⚠️ SPOILER ALERT ⚠️
This is a post with my solutions and learning from the puzzle. Don't continue reading if you haven't tried the puzzle on your own yet.
If you want to do the puzzle, visit adventofcode.com/2020/day/7.
My programming language of choice is python
and all examples below are in python.
TOC
Key learning
- Depth first search
- Possibly on part 1: Breadth first search
This puzzle can be viewed as a "graph" problem with nodes and edges. A simple way for beginners to start is utilizing a queue or recursive function.
Puzzle
The puzzle describes relationship between bags in different colors. A bag in one color can contain a certain amount of bags in other colors.
Example input:
light red bags contain 1 bright white bag, 2 muted yellow bags.
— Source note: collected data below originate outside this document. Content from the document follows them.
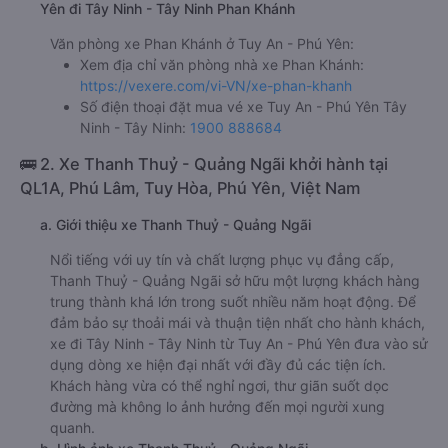
Yên đi Tây Ninh - Tây Ninh Phan Khánh
Văn phòng xe Phan Khánh ở Tuy An - Phú Yên:
Xem địa chỉ văn phòng nhà xe Phan Khánh:
https://vexere.com/vi-VN/xe-phan-khanh
Số điện thoại đặt mua vé xe Tuy An - Phú Yên Tây
Ninh - Tây Ninh:
1900 888684
🚌 2. Xe Thanh Thuỷ - Quảng Ngãi khởi hành tại
QL1A, Phú Lâm, Tuy Hòa, Phú Yên, Việt Nam
a. Giới thiệu xe Thanh Thuỷ - Quảng Ngãi
Nổi tiếng với uy tín và chất lượng phục vụ đẳng cấp,
Thanh Thuỷ - Quảng Ngãi sở hữu một lượng khách hàng
trung thành khá lớn trong suốt nhiều năm hoạt động. Để
đảm bảo sự thoải mái và thuận tiện nhất cho hành khách,
xe đi Tây Ninh - Tây Ninh từ Tuy An - Phú Yên đưa vào sử
dụng dòng xe hiện đại nhất với đầy đủ các tiện ích.
Khách hàng vừa có thể nghỉ ngơi, thư giãn suốt dọc
đường mà không lo ảnh hưởng đến mọi người xung
quanh.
dark orange bags contain 3 bright white bags, 4 muted yellow bags.
bright white bags contain 1 shiny gold bag.
muted yellow bags contain 2 shiny gold bags, 9 faded blue bags.
shiny gold bags contain 1 dark olive bag, 2 vibrant plum bags.
dark olive bags contain 3 faded blue bags, 4 dotted black bags.
vibrant plum bags contain 5 faded blue bags, 6 dotted black bags.
faded blue bags contain no other bags.
dotted black bags contain no other bags.
Part 1
The puzzle is to find all bags that can directly or indirectly contain a shiny gold bag
. This can be viewed as a graph where bags are nodes and their relationships are edges.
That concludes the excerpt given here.